◆ **PROBLEM TO SOLVE**: Go line by line through the entries and show those that hold the string "colaboración".

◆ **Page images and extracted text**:
=== Section Start ===
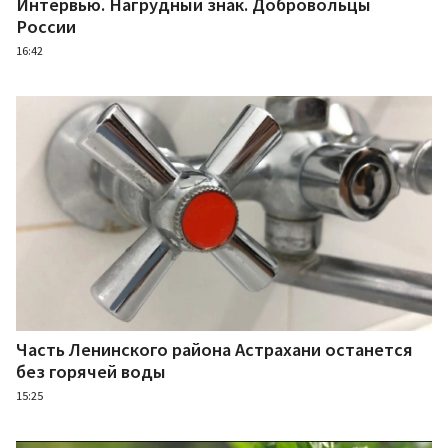
Интервью. Нагрудный знак. Добровольцы
России
16:42
Часть Ленинского района Астрахани останется
без горячей воды
15:25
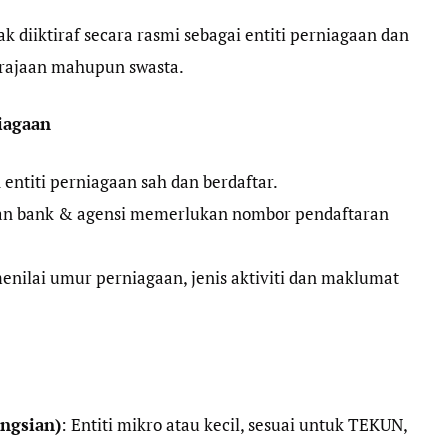
k diiktiraf secara rasmi sebagai entiti perniagaan dan
rajaan mahupun swasta.
iagaan
entiti perniagaan sah dan berdaftar.
an bank & agensi memerlukan nombor pendaftaran
enilai umur perniagaan, jenis aktiviti dan maklumat
ongsian)
: Entiti mikro atau kecil, sesuai untuk TEKUN,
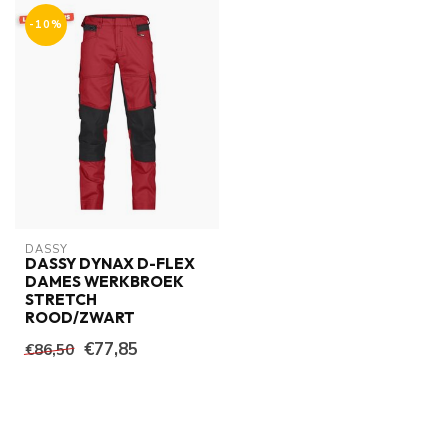
-10%
DASSY
DASSY DYNAX D-FLEX
DAMES WERKBROEK
STRETCH
ROOD/ZWART
€77,85
€86,50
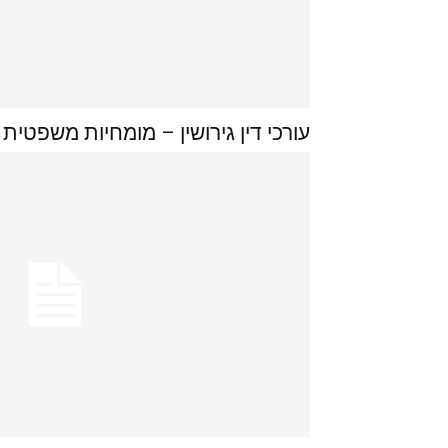
עורכי דין גירושין – מומחיות משפטית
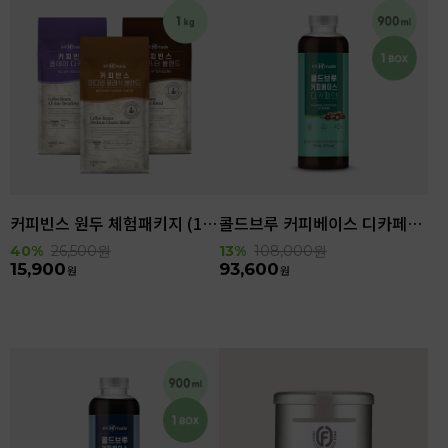
커피빈스 원두 체험패키지 (1kg)
콜드브루 커피베이스 디카페인 (900ml x 6ea)
40%
26,500
원
13%
108,000
원
15,900
93,600
원
원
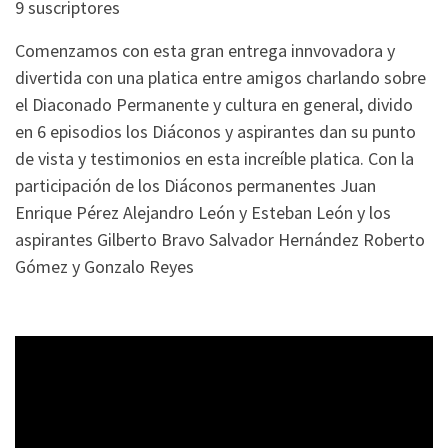
9 suscriptores
Comenzamos con esta gran entrega innvovadora y
divertida con una platica entre amigos charlando sobre
el Diaconado Permanente y cultura en general, divido
en 6 episodios los Diáconos y aspirantes dan su punto
de vista y testimonios en esta increíble platica. Con la
participación de los Diáconos permanentes Juan
Enrique Pérez Alejandro León y Esteban León y los
aspirantes Gilberto Bravo Salvador Hernández Roberto
Gómez y Gonzalo Reyes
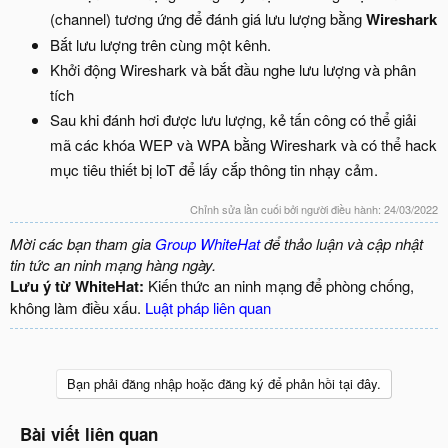
(channel) tương ứng để đánh giá lưu lượng bằng
Wireshark
Bắt lưu lượng trên cùng một kênh.
Khởi động Wireshark và bắt đầu nghe lưu lượng và phân
tích
Sau khi đánh hơi được lưu lượng, kẻ tấn công có thể giải
mã các khóa WEP và WPA bằng Wireshark và có thể hack
mục tiêu thiết bị loT để lấy cắp thông tin nhạy cảm.
Chỉnh sửa lần cuối bởi người điều hành:
24/03/2022
Mời các bạn tham gia
Group WhiteHat
để thảo luận và cập nhật
tin tức an ninh mạng hàng ngày.
Lưu ý từ WhiteHat:
Kiến thức an ninh mạng để phòng chống,
không làm điều xấu.
Luật pháp liên quan
Bạn phải đăng nhập hoặc đăng ký để phản hồi tại đây.
Bài viết liên quan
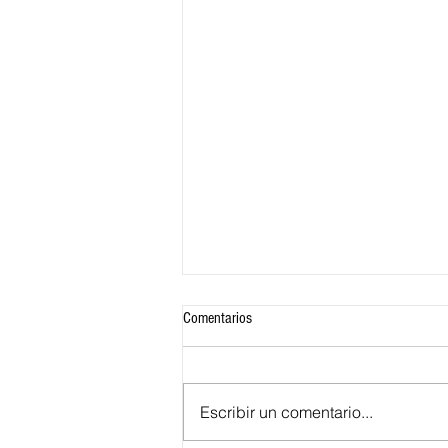
Comentarios
Escribir un comentario...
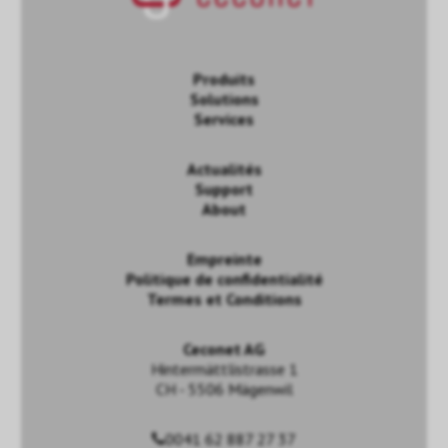
Produits
Solutions
Services
Actualités
Support
About
Empreinte
Politique de confidentialité
Termes et Conditions
Ceconet AG
Hintermättlistrasse 1
CH - 5506 Mägenwil
0041 62 887 27 37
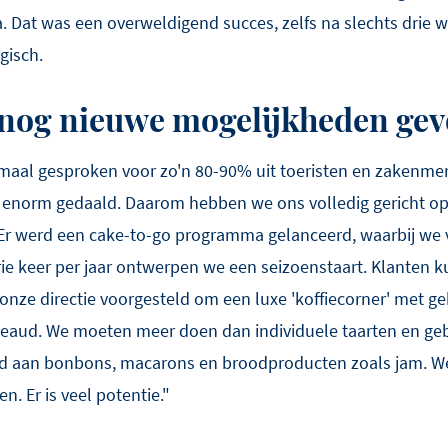
 Dat was een overweldigend succes, zelfs na slechts drie w
gisch.
 nog nieuwe mogelijkheden ge
aal gesproken voor zo'n 80-90% uit toeristen en zakenmen
jk enorm gedaald. Daarom hebben we ons volledig gericht op
Er werd een cake-to-go programma gelanceerd, waarbij we vi
ie keer per jaar ontwerpen we een seizoenstaart. Klanten 
onze directie voorgesteld om een luxe 'koffiecorner' met geb
rbeaud. We moeten meer doen dan individuele taarten en g
ld aan bonbons, macarons en broodproducten zoals jam. 
. Er is veel potentie."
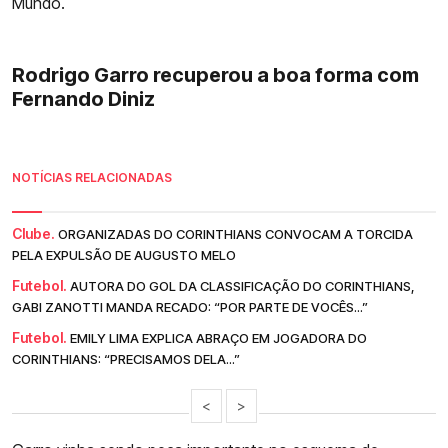
Mundo.
Rodrigo Garro recuperou a boa forma com
Fernando Diniz
NOTÍCIAS RELACIONADAS
Clube.
ORGANIZADAS DO CORINTHIANS CONVOCAM A TORCIDA
PELA EXPULSÃO DE AUGUSTO MELO
Futebol.
AUTORA DO GOL DA CLASSIFICAÇÃO DO CORINTHIANS,
GABI ZANOTTI MANDA RECADO: “POR PARTE DE VOCÊS...”
Futebol.
EMILY LIMA EXPLICA ABRAÇO EM JOGADORA DO
CORINTHIANS: “PRECISAMOS DELA...”
<
>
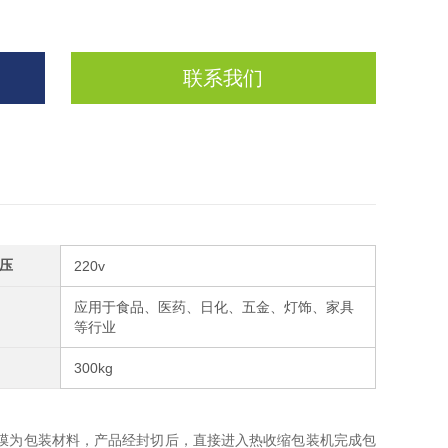
联系我们
压
220v
应用于食品、医药、日化、五金、灯饰、家具
等行业
300kg
膜为包装材料，产品经封切后，直接进入热收缩包装机完成包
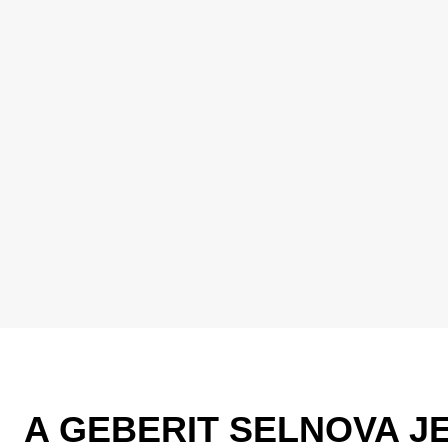
A GEBERIT SELNOVA J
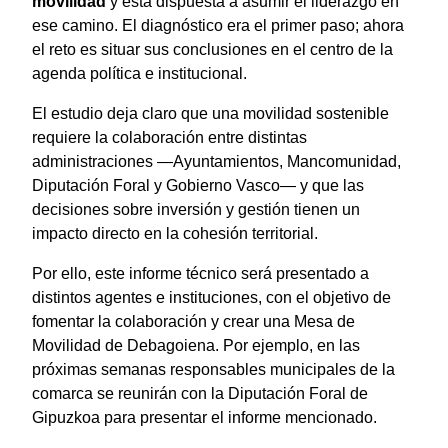
movilidad
y está dispuesta a asumir el liderazgo en
ese camino. El diagnóstico era el primer paso; ahora
el reto es situar sus conclusiones en el centro de la
agenda política e institucional.
El estudio deja claro que una movilidad sostenible
requiere la colaboración entre distintas
administraciones —Ayuntamientos, Mancomunidad,
Diputación Foral y Gobierno Vasco— y que las
decisiones sobre inversión y gestión tienen un
impacto directo en la cohesión territorial.
Por ello, este informe técnico será presentado a
distintos agentes e instituciones, con el objetivo de
fomentar la colaboración y crear una Mesa de
Movilidad de Debagoiena. Por ejemplo, en las
próximas semanas responsables municipales de la
comarca se reunirán con la Diputación Foral de
Gipuzkoa para presentar el informe mencionado.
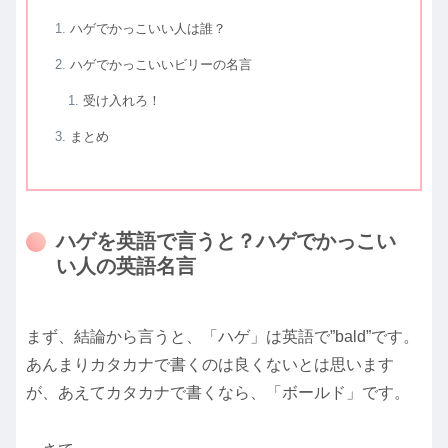
ハゲでかっこいい人は誰？
ハゲでかっこいいビリーの名言
受け入れろ！
まとめ
ハゲを英語で言うと？ハゲでかっこい
い人の英語名言
まず、結論から言うと、「ハゲ」は英語で”bald”です。
あんまりカタカナで書くのは良くないとは思います
が、あえてカタカナで書くなら、「ボールド」です。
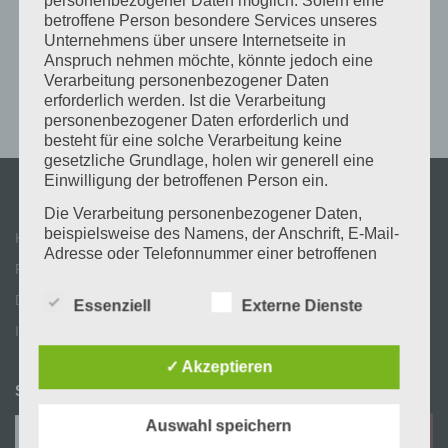
personenbezogener Daten möglich. Sofern eine
betroffene Person besondere Services unseres
Unternehmens über unsere Internetseite in
Anspruch nehmen möchte, könnte jedoch eine
Verarbeitung personenbezogener Daten
erforderlich werden. Ist die Verarbeitung
personenbezogener Daten erforderlich und
besteht für eine solche Verarbeitung keine
gesetzliche Grundlage, holen wir generell eine
Einwilligung der betroffenen Person ein.
Die Verarbeitung personenbezogener Daten,
beispielsweise des Namens, der Anschrift, E-Mail-
Kontakt
Adresse oder Telefonnummer einer betroffenen
Partner & Links
Person, erfolgt stets im Einklang mit der
Datenschutz-Grundverordnung und in
Datenschutz
Essenziell
Externe Dienste
Übereinstimmung mit den für uns geltenden
Impressum
landesspezifischen Datenschutzbestimmungen.
Mittels dieser Datenschutzerklärung möchte unser
✓ Akzeptieren
Unternehmen die Öffentlichkeit über Art, Umfang
SUCHE
und Zweck der von uns erhobenen, genutzten und
verarbeiteten personenbezogenen Daten
Suchen
Auswahl speichern
informieren. Ferner werden betroffene Personen
nach:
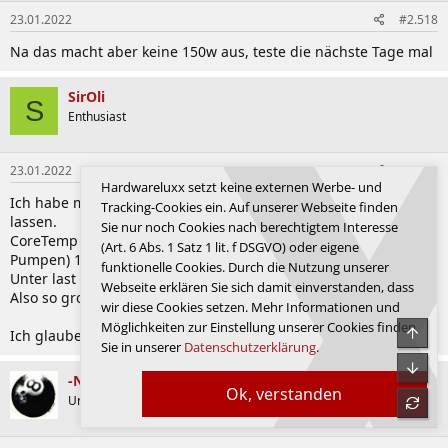
n
23.01.2022
#2.518
e
n
Na das macht aber keine 150w aus, teste die nächste Tage mal
:
SirOli
S
Enthusiast
23.01.2022
#2.519
Hardwareluxx setzt keine externen Werbe- und
Ich habe mal auf die schnelle 5,2Ghz mit 4,1 Ecores laufen
Tracking-Cookies ein. Auf unserer Webseite finden
lassen.
Sie nur noch Cookies nach berechtigtem Interesse
CoreTemp zeigt dann 196Watt@load an. PC hat im Idle (mit 4
(Art. 6 Abs. 1 Satz 1 lit. f DSGVO) oder eigene
Pumpen) 100Watt laut Verbrauchsmessgerät.
funktionelle Cookies. Durch die Nutzung unserer
Unter last zeigt das Verbrauchsmessgerät dann 300Watt an.
Webseite erklären Sie sich damit einverstanden, dass
Also so grob passt das dann schon.
wir diese Cookies setzen. Mehr Informationen und
Möglichkeiten zur Einstellung unserer Cookies finden
Obe
Ich glaube bei dir an einen Auslesefehler.
Sie in unserer
Datenschutzerklärung
.
Unte
-Nik-
Ok, verstanden
Urgestein
refre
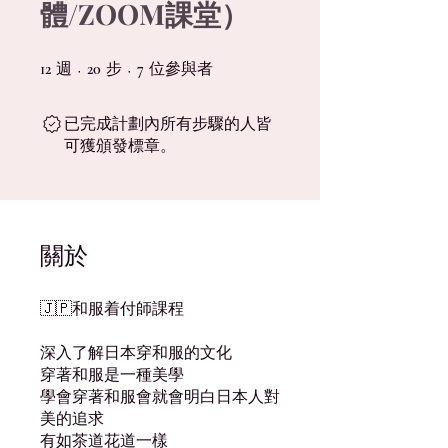
體/ZOOM課堂）
週
12 週
步
20 步
位參與者
7 位參與者
12
20
7
已完成計劃內所有步驟的人皆
可獲頒發標章。
關於
🇯🇵和服着付師課程
深入了解日本穿和服的文化
穿著和服是一種美學
學會穿著和服會就會明白日本人對
美的追求
有如茶道花道一樣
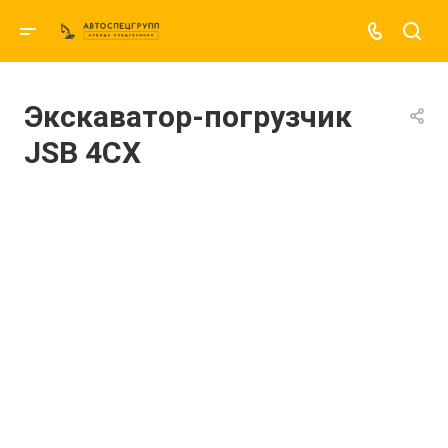
Экскаватор-погрузчик
JSB 4CX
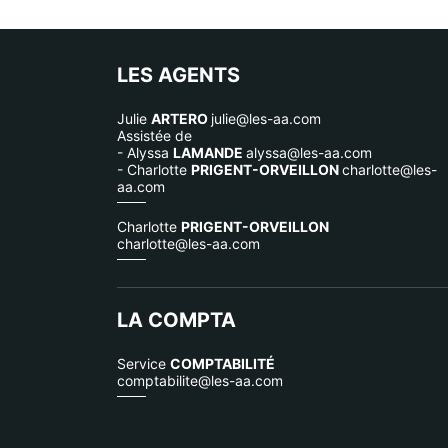
LES AGENTS
Julie
ARTERO
julie@les-aa.com
Assistée de
- Alyssa
LAMANDE
alyssa@les-aa.com
- Charlotte
PRIGENT-ORVEILLON
charlotte@les-
aa.com
Charlotte
PRIGENT-ORVEILLON
charlotte@les-aa.com
LA COMPTA
Service
COMPTABILITÉ
comptabilite@les-aa.com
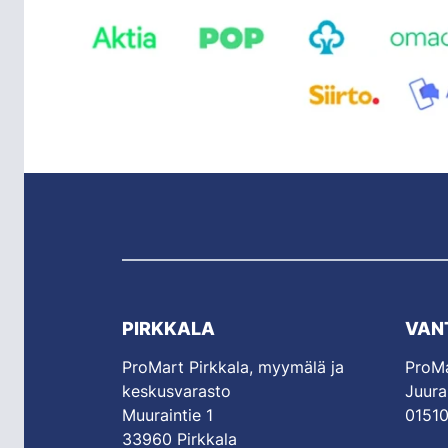
PIRKKALA
VAN
ProMart Pirkkala, myymälä ja
ProMa
keskusvarasto
Juura
Muuraintie 1
01510
33960 Pirkkala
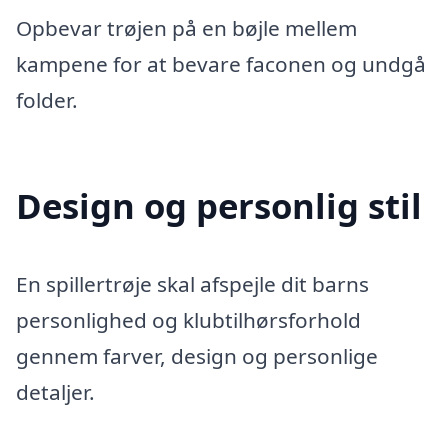
Opbevar trøjen på en bøjle mellem
kampene for at bevare faconen og undgå
folder.
Design og personlig stil
En spillertrøje skal afspejle dit barns
personlighed og klubtilhørsforhold
gennem farver, design og personlige
detaljer.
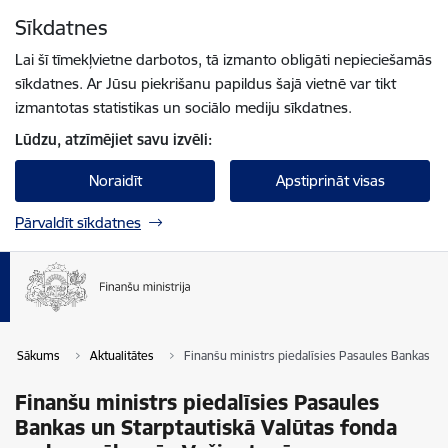
Pāriet uz lapas saturu
Sīkdatnes
Spied
lai meklētu
Enter
Lai šī tīmekļvietne darbotos, tā izmanto obligāti nepieciešamās
sīkdatnes. Ar Jūsu piekrišanu papildus šajā vietnē var tikt
izmantotas statistikas un sociālo mediju sīkdatnes.
Lūdzu, atzīmējiet savu izvēli:
Noraidīt
Apstiprināt visas
Pārvaldīt sīkdatnes
Sākums
Aktualitātes
Finanšu ministrs piedalīsies Pasaules Bankas u
Finanšu ministrs piedalīsies Pasaules
Bankas un Starptautiskā Valūtas fonda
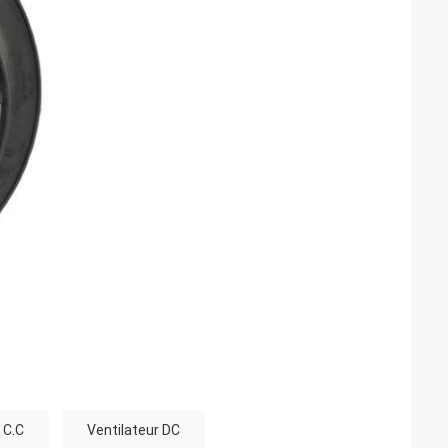
 C.C
Ventilateur DC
=== Section End ===
◆ **SOLUTION TO THIS PROBLEM**:
requiere la colaboración entre distintas
fomentar la colaboración y crear una Mesa de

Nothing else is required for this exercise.